DW: Im Gespräch mit der Wochenzeitung "Die Zeit" hatten Sie den Wunsch geäußert, die Deutschen sollten noch mutiger sein und einen größeren Einfluss auf die Entwicklung und Planung in Europa haben. Doch sie sind durch ihr Engagement für Europa in der Krise auch zum Prügelknaben geworden. Angela Merkel ist in griechischen Medien zum Beispiel von Karikaturisten in SS-Uniform dargestellt worden. Was halten Sie von der Europapolitik Deutschlands?

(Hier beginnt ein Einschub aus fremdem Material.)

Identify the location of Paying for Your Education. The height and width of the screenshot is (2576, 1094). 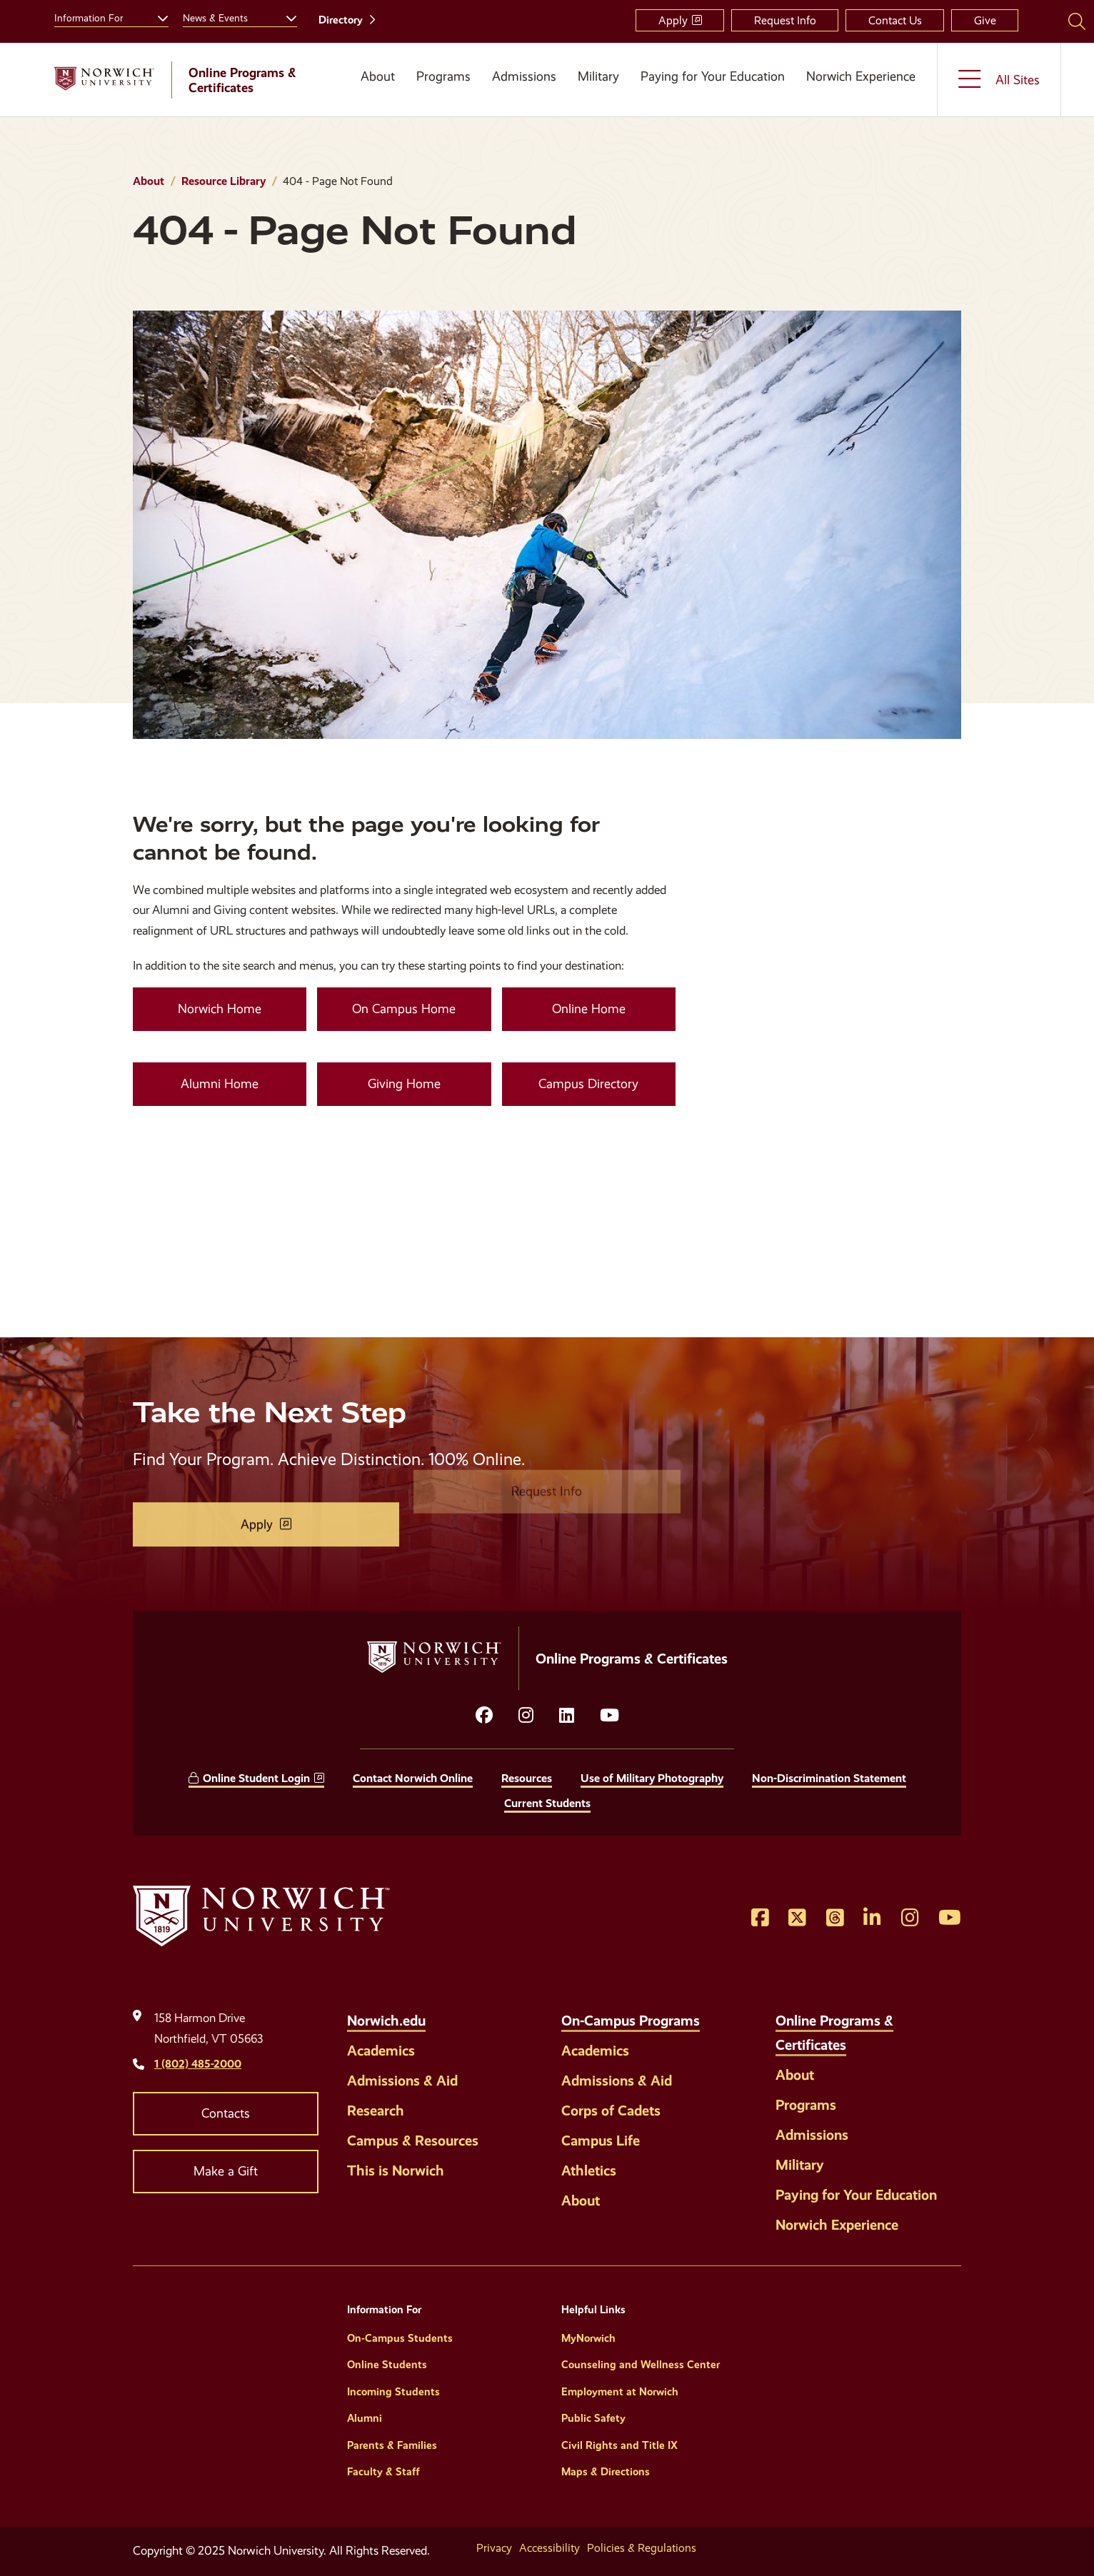
(713, 76).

Lech Wałęsa: Es war schon immer so, dass auf die politischen Führer eingeprügelt wurde. Deutschland ist eben ein Schwergewicht - und das in jedem Bereich. Die Deutschen übernehmen aber auch die Verantwortung bei der Bewältigung der Krisen und sie entwickeln Ideen für die Zukunft. Und sie sollen so weitermachen. In der Zeit, in der wir Grenzen abschaffen, geht es um das Europäische, nicht um das Deutsche oder Polnische. Es geht nur um Europa. Wir sollten nicht mehr in Kategorien von Staatsgrenzen denken. Es gibt viele neue, zeitgemäße Themen wie Information, Ökologie, Krisen, wie die Bankenkrise. Hier geht es nicht mehr um eine Bank, sondern um ein verantwortungsvolles Handeln der Banken allgemein. Dann gibt es noch Geldfragen: Deutschland hat es, die anderen nicht. In Europa brauchen wir beispielsweise ein gutes Autobahnnetz, auch in Albanien. Dort und woanders fehlt das Geld dafür, also sollte Deutschland das übernehmen und dann im Laufe von 50 Jahren das Geld wieder zurückbekommen. Das Geld darf nicht in Sparstrümpfen aufbewahrt werden.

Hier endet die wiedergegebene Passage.